--- PROBLEM DESCRIPTION ---
Scan the records for lines with the word "juin", and copy every such line.

Dataset entries:
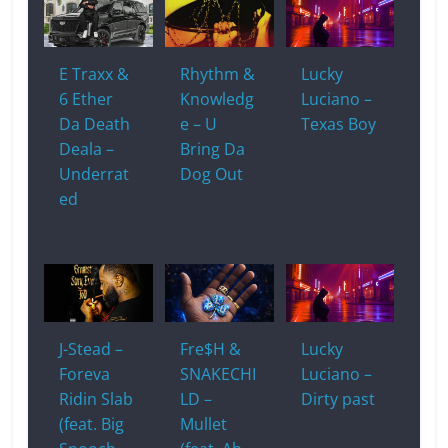
E Traxx &
Rhythm &
Lucky
6 Ether
Knowledg
Luciano –
Da Death
e – U
Texas Boy
Deala –
Bring Da
Underrat
Dog Out
ed
J-Stead –
Fre$H &
Lucky
Foreva
SNAKECHI
Luciano –
Ridin Slab
LD –
Dirty past
(feat. Big
Mullet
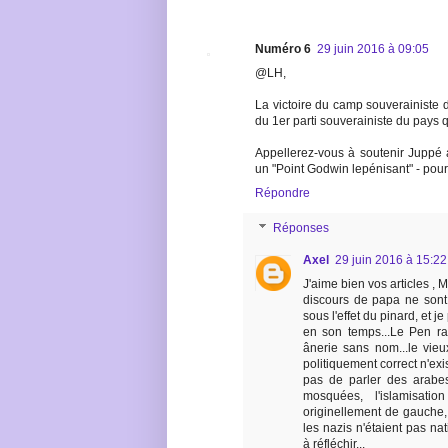
Numéro 6
29 juin 2016 à 09:05
@LH,
La victoire du camp souverainiste d
du 1er parti souverainiste du pays q
Appellerez-vous à soutenir Juppé
un "Point Godwin lepénisant" - pou
Répondre
Réponses
Axel
29 juin 2016 à 15:22
J'aime bien vos articles , M
discours de papa ne sont
sous l'effet du pinard, et 
en son temps...Le Pen ra
ânerie sans nom...le vie
politiquement correct n'exi
pas de parler des arabes
mosquées, l'islamisati
originellement de gauche, 
les nazis n'étaient pas nati
à réfléchir...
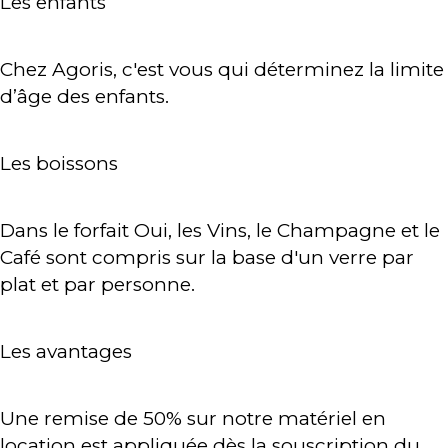
Les enfants
Chez Agoris, c'est vous qui déterminez la limite
d’âge des enfants.
Les boissons
Dans le forfait Oui, les Vins, le Champagne et le
Café sont compris sur la base d'un verre par
plat et par personne.
Les avantages
Une remise de 50% sur notre matériel en
location est appliquée dès la souscription du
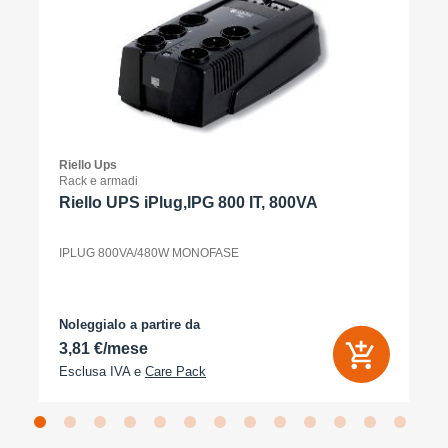
Riello Ups
Rack e armadi
Riello UPS iPlug,IPG 800 IT, 800VA
IPLUG 800VA/480W MONOFASE
Noleggialo a partire da
3,81 €/mese
Esclusa IVA e
Care Pack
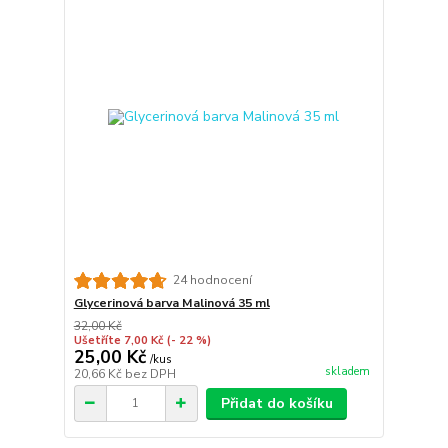
24 hodnocení
Glycerinová barva Malinová 35 ml
32,00 Kč
Ušetříte 7,00 Kč
(- 22 %)
25,00 Kč
/
kus
skladem
20,66 Kč
bez DPH
Přidat do košíku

--- REPLY ---
29 juin 2016 à 09:05
29 juin 2016 à 15:22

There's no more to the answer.